Brian Miller said...

ha love to see inside the mind of children at play in their art...my son drew his thanksgiving pic of a large turkey in a colorful cloud...what was it...where the skunk had sprayed it...go figure...smiles.

Dave King said...

The Unknowngnome
Ah, confound it. Didin't give it a thought. But you're right, the code's more fragile than the chalk!
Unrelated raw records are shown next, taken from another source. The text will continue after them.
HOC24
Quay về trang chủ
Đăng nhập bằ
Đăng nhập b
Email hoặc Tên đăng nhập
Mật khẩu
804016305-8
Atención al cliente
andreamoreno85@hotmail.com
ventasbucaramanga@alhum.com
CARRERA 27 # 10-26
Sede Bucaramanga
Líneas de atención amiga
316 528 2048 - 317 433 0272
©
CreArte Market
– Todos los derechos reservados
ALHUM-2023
HI. Good to have you back again. Or maybe you've been back a while. I've had such problems with the broadband for the last 3 days or so: some web pages only showing their right hand sides, others not opening at all. Started somewhere around mid-day on News Year's day.
Still, it's ok now, so to other things.

I thought you were going to say that it's only as we get older and start to lose it that we realise...
I do agree with you about Helen Keller. I had a spell working in Adult Education (night classes for literature and reading) and I had a lad there who came because he had never learned to read, but was a delivery van driver. He had designed his own system of writing. He would pick up his parcels, ask where they were for, and write down the address in his own characters. He had a local map on which he'd re-written the names. He learned to read quite quickly. It turned out that he had an IQ far in excess of what was required for basic literacy.

Thanks for this. Yes, of course, you are quite right. I come to my interest in language from several different angles: from teaching special needs children and illiterate adults, from an interest in literature and a fascination with the neurological side - about which I would have liked to kno w more.
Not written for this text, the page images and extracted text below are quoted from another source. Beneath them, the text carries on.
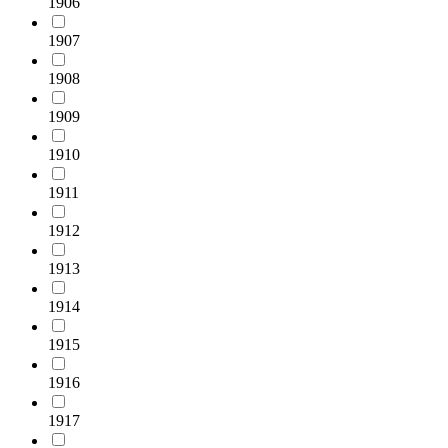
1906
1907
1908
1909
1910
1911
1912
1913
1914
1915
1916
1917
Sorry it threw you. The "interpretations" (if I can call them that) of the images are, of course, mine. I might be light years away from what was intended by their authors.
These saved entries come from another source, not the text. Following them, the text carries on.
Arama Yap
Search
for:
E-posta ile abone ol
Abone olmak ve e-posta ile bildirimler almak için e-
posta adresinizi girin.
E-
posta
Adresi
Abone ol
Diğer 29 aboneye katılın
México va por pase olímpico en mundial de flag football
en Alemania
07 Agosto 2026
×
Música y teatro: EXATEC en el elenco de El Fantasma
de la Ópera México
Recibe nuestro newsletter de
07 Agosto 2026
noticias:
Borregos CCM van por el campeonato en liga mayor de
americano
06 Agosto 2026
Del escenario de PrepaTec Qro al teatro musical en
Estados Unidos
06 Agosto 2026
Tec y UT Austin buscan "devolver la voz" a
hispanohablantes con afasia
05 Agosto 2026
Thank you for this. Good to know how folk find my efforts.

Interesting thought... not sure if you are correct where I am concerned, but it's definitely a thought-provoking idea. Thanks.

Many thanks for this. I should repeat the proviso I gave above, I think. (To Tabor)

No, absolutely they are not. As I've hinted above (Tabor), this was simply meant as a piece of art. I wouldn't like it to be viewed as though it is some sort of academic study! Thanks for your comment. Much appreciated.

Mama Zen
That's very encouraging, as I found the original "drawing" fascinating. Thank you.

But the means changes the message.

Fascinating anecdote. Thank you for it. Fun indeed - plus, as you say, insight!

Oh, that's tremendous! I really dig that! Thanks Brian.

Ygraine said...

Here is communication at it's very best! We so often think of interacting only with our own kind and this poem has effectively shattered that illusion forever.
Brilliant piece of work :)

Mary said...

Sorry I am late here. Life got in the way. I will just 'ditto' the Unknown Gnome. Quite a poem.

Dave King said...

Apologies to both for not picking up on these.

Ah, if only...
I think you do me too much honour, but I thank you for the thought.

Yeah, Life gets tedious at times, don't it? Or were you just livin it up? I do hope so. Thanks for the comment.